Entro al baño, haciendo memoria de la secuencia de mis emociones: tranquilidad, seguridad, orgullo, sorpresa, inquietud, rabia, humillación, sobresalto, indignación, terror, calma, confusión, intranquilidad. Todo sin contar la melancolía, la ternura y la nostalgia de mi paseo previo al arribo a la sala del tribunal. Mientras satisfago mis necesidades fisiológicas veo como cada uno de los miembros del tribunal llega al baño a hacer lo mismo que yo hago y recuerdo entonces la manera como también se fueron vaciando las jarras de agua dispuestas en la mesa de los jurados. Me demoro a propósito para no encontrármelos en el pasillo que separa el baño de la sala.

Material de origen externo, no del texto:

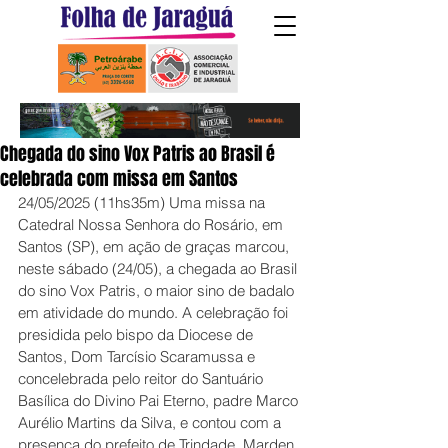
Chegada do sino Vox Patris ao Brasil é
celebrada com missa em Santos
24/05/2025 (11hs35m) Uma missa na 
Catedral Nossa Senhora do Rosário, em 
Santos (SP), em ação de graças marcou, 
neste sábado (24/05), a chegada ao Brasil 
do sino Vox Patris, o maior sino de badalo 
em atividade do mundo. A celebração foi 
presidida pelo bispo da Diocese de 
Santos, Dom Tarcísio Scaramussa e 
concelebrada pelo reitor do Santuário 
Basílica do Divino Pai Eterno, padre Marco 
Aurélio Martins da Silva, e contou com a 
presença do prefeito de Trindade, Marden,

Unos minutos más tarde, se nos pide el acceso a la sala. Es la hora de la sentencia. Después de un corto preámbulo, el presidente anuncia que el jurado ha decidido otorgar la calificación más alta a mi trabajo: el suma cum laude. Se añaden ahora la perplejidad y el agradecimiento a la saga de emociones del día. Todos me dan la “bienvenida al club” y me llaman entonces “Doctor”. Entiendo así dos cosas: 1) que más que una defensa intelectual, la defensa de tesis ha sido una defensa emocional y 2) que el encuentro en el baño no ha sido más que una anticipación de lo que se estuvo fraguando en la sala del tribunal: la confirmación de que todos, aún antes de la sentencia, somos iguales. Seres humanos con las mismas condiciones fisiológicas, pero también con las mismas aspiraciones. Ser doctor es, por eso, ser igual a otros doctores; curiosidades de la cultura humana que necesita superponer condiciones sobre condiciones para dejar en claro al final que somos humanos demasiado humanos.

Afuera, el paisaje no ha cambiado. Recorro las conocidas calles de regreso hacia Moncloa, pero esta vez lo hago con celeridad y ya sin ninguna emoción. En mi mente no tengo otro propósito que llegar a mi aposento para refugiarme allí hasta el otro día.